Just as Cassavetes repeatedly took acting roles in movies that were clearly beneath him in order to finance his own work, likewise, to preserve his position, Gazarra is forced to put his morals aside and shoot the Chinaman. Lit by mostly available neon street signs and flares of sunshine in the lens, Bookie indulges little of the familiar trappings of the gangster film. Vitelli is a law unto himself, much like Cassavetes, and it is his dedication to the minutiae of his craft that is afforded the most screen time. His contempt for anything resembling a movie ‘event’ is particularly evident in a key scene where the hoods tell Vitelli how to carry out the killing being shot in almost complete darkness.

killing-of-a-chinese-bookie-john-cassavetes.jpgThe Killing of a Chinese Bookie, 1976

The gangsters go about their business with administrative precision and corporate zeal, and ultimately do not honour their part of the agreement. Yet despite his injury, and in the immediate aftermath of the gunfire, Vitelli still has the time and energy to attend to his cabaret troupe, giving a morale-rousing speech to his loyal audience, and the film ends before we know whether his gunshot wound will prove fatal. In a typically defiant stance after an early preview screening Cassavetes felt the audience liked the film too much so he recut it.

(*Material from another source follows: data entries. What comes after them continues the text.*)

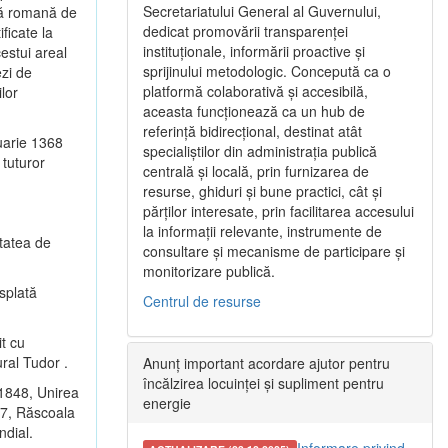
Secretariatului General al Guvernului,
ică romană de
dedicat promovării transparenței
ficate la
instituționale, informării proactive și
cestui areal
sprijinului metodologic. Concepută ca o
ezi de
platformă colaborativă și accesibilă,
lor
aceasta funcționează ca un hub de
referință bidirecțional, destinat atât
uarie 1368
specialiștilor din administrația publică
 tuturor
centrală și locală, prin furnizarea de
resurse, ghiduri și bune practici, cât și
părților interesate, prin facilitarea accesului
la informații relevante, instrumente de
etatea de
consultare și mecanisme de participare și
monitorizare publică.
ăsplată
Centrul de resurse
it cu
ural Tudor .
Anunț important acordare ajutor pentru
încălzirea locuinței și supliment pentru
 1848, Unirea
energie
77, Răscoala
ndial.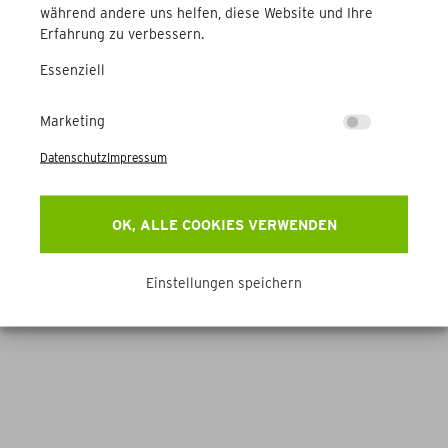
während andere uns helfen, diese Website und Ihre
Erfahrung zu verbessern.
Schlachtochsen und
Essenziell
Altkühe zu verkaufen
Mehr Informationen
Marketing
Datenschutz
Impressum
Niederösterre
Schlachtti
VERKA
ich
er
UF
OK, ALLE COOKIES VERWENDEN
Einstellungen speichern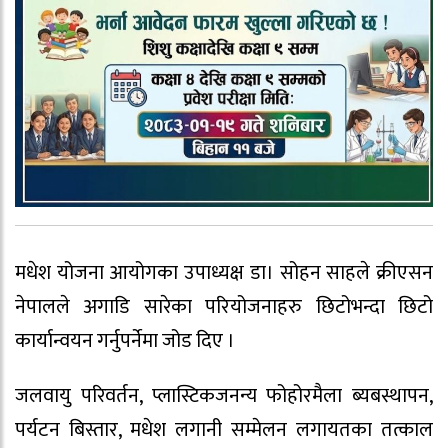
मधेश योजना आयोगका उपाध्यक्ष डा। सोहन साहले क्रीएसन
नेपालले अगाडि सारेका परियोजनाहरु छिटोभन्दा छिटो
कार्यान्वयन गर्नुपर्नेमा जोड दिए ।
जलवायु परिवर्तन, प्लास्टिकजनन्य फोहोरमैला ब्यबस्थापन,
पर्यटन बिस्तार, मधेश लगानी सम्मेलन लगायतका तत्काल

“You’re not a woman to me anymore. You’re a professional. You don’t care about anything. You don’t care about personal relationships - love, sex, affection”

Cassavetes has always loathed professionalism, seeing it as the enemy of humanity, negating vulnerability, slowly destroying the soul. Unlike the samizdat aesthetic of Bookie, Opening Night (1977) ironically looks, at least on the surface, a more professional film than his earlier hand-held masterworks, the camera more composed, less ramshackle, with an original, haunting and sometimes melodramatic soundtrack, though there is still plenty of the directors ambiguity and no easy explanations. A dreamy, Dorian Gray-esque character study of another woman on the verge, Gena Rowlands plays Myrtle, a forty-something theatre star drinking herself through a series of out of town previews in search of some verisimilitude.

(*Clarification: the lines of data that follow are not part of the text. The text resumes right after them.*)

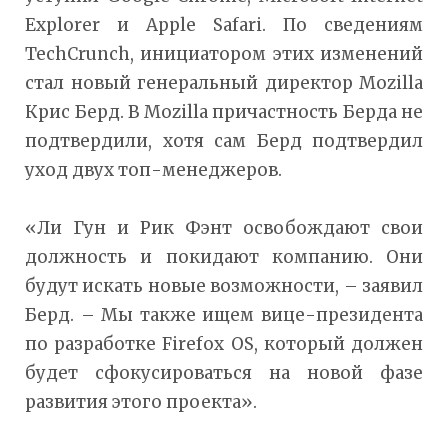
Explorer и Apple Safari. По сведениям
TechCrunch, инициатором этих изменений
стал новый генеральный директор Mozilla
Крис Берд. В Mozilla причастность Берда не
подтвердили, хотя сам Берд подтвердил
уход двух топ-менеджеров.
«Ли Гун и Рик Фэнт освобождают свои
должность и покидают компанию. Они
будут искать новые возможности, – заявил
Берд. – Мы также ищем вице-президента
по разработке Firefox OS, который должен
будет сфокусироваться на новой фазе
развития этого проекта».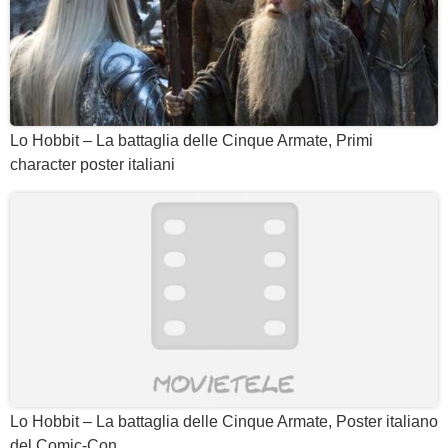
Lo Hobbit – La battaglia delle Cinque Armate, Primi
character poster italiani
Lo Hobbit – La battaglia delle Cinque Armate, Poster italiano
del Comic-Con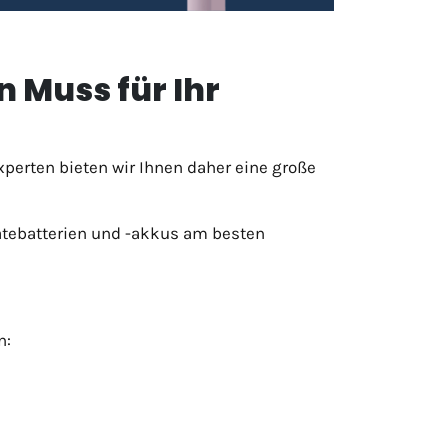
 Muss für Ihr
perten bieten wir Ihnen daher eine große
rätebatterien und -akkus am besten
n:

opening-night-john-cassavetes-2.jpgOpening Night, 1977

Following the death of a young autograph hunter, Rowlands is haunted by the beauty of this 17 year old girl, a mirror image of her own (lost) youth, though her colleagues care more about getting the last dinner table before all the restaurants close. Myrtle is trapped on a pedestal, her profession having robbed her of her identity. Her work has consumed her, ruling her and her co-stars. Following a kiss, her fellow actor, played by Cassavetes, turns her away, telling her “I have a small part, it’s unsympathetic, the audience doesn’t like me. I can’t afford to be in love with you”.

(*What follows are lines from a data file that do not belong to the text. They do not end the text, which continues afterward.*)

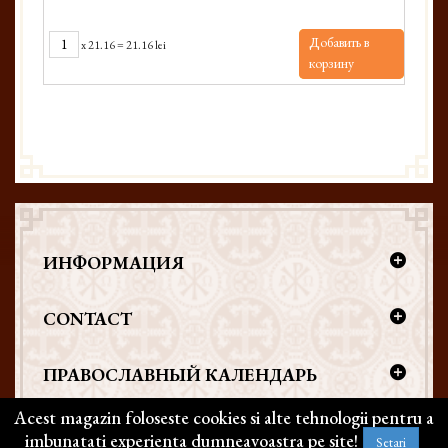
Добавить в
x
21.16
=
21.16 lei
корзину
ИНФОРМАЦИЯ
CONTACT
ПРАВОСЛАВНЫЙ КАЛЕНДАРЬ
Acest magazin foloseste cookies si alte tehnologii pentru a
imbunatati experienta dumneavoastra pe site!
Setari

Outside the stage, some scenes play out as though they’re still on it, as if the fictional cast and crew cannot distinguish between the reality of their own lives and the written text of their work, though Cassavetes is little concerned with the play within the film, an over-earnest psychodrama with shallow and depressing dialogue. Afraid of playing the part of an older woman too well “If I’m good at this part, my career is severely limited”, Myrtle starts improvising, changing the lines, addressing the audience, breaking the wall, much to the dismay of her peers. By the time of the Broadway first night she appears to have totally rewritten it in her quest for vulnerability and truth. Much like the earlier Husbands and the later Love Streams, Opening Night is a film about aging and the problems of retaining emotion and beauty in spite of experience.

Opening Night is re-released by the BFI this month, and accompanied by a mini retrospective, including The Killing of a Chinese Bookie.